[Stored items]

==================================================

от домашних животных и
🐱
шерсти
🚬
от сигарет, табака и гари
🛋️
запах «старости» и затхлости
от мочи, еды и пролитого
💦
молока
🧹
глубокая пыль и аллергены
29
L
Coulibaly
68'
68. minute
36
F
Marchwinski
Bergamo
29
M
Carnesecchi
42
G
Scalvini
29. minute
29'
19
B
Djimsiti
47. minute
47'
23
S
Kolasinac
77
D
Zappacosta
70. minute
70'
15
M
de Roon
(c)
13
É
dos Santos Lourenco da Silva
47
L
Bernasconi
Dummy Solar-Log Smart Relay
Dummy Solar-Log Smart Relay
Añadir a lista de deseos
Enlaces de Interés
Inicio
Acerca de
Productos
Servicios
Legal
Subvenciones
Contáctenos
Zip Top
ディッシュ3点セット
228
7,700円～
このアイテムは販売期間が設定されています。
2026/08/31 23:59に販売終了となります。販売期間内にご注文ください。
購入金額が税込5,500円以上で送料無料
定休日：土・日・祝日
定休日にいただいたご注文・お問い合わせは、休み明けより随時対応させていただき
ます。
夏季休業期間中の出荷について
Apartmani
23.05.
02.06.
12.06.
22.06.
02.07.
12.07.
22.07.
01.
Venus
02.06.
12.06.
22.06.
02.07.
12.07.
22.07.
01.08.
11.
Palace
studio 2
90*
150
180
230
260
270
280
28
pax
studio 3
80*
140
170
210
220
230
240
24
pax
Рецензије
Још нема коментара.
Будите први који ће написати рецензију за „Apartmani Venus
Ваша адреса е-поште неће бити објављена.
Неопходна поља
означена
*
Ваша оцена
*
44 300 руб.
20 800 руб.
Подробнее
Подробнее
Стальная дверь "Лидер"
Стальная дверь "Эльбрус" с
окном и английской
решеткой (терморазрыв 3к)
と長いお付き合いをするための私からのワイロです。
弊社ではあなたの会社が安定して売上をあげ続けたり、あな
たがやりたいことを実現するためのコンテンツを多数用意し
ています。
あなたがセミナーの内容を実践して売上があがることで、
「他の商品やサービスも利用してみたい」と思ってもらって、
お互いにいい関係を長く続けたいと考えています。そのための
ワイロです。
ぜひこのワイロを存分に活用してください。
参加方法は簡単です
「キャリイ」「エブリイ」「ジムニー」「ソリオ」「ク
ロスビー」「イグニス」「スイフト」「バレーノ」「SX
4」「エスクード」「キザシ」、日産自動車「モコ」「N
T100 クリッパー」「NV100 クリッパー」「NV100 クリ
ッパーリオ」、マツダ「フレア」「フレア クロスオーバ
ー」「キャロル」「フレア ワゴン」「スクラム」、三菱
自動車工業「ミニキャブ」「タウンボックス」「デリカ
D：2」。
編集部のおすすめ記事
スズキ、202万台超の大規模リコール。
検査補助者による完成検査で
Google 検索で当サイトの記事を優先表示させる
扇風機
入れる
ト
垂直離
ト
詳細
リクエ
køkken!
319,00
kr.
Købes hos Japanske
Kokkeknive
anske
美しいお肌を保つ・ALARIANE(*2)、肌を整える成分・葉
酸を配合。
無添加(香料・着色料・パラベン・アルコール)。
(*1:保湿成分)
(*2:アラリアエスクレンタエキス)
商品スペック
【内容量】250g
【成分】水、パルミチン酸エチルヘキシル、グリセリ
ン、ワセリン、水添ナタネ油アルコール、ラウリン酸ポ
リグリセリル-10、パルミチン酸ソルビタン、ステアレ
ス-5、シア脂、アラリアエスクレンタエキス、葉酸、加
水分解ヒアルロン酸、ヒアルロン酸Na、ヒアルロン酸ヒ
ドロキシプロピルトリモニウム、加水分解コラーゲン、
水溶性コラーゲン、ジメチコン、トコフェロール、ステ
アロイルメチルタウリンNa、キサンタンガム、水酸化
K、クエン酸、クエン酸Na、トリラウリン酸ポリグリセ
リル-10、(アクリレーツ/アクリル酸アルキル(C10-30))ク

==================================================

In the entries above, the lines from the one bearing "2026/08/31 23:59に販売終" up to and including the one bearing "Будите први који" should be transcribed exactly; no other line is wanted.

**Exercise solution:**
2026/08/31 23:59に販売終了となります。販売期間内にご注文ください。
購入金額が税込5,500円以上で送料無料
定休日：土・日・祝日
定休日にいただいたご注文・お問い合わせは、休み明けより随時対応させていただき
ます。
夏季休業期間中の出荷について
Apartmani
23.05.
02.06.
12.06.
22.06.
02.07.
12.07.
22.07.
01.
Venus
02.06.
12.06.
22.06.
02.07.
12.07.
22.07.
01.08.
11.
Palace
studio 2
90*
150
180
230
260
270
280
28
pax
studio 3
80*
140
170
210
220
230
240
24
pax
Рецензије
Још нема коментара.
Будите први који ће написати рецензију за „Apartmani Venus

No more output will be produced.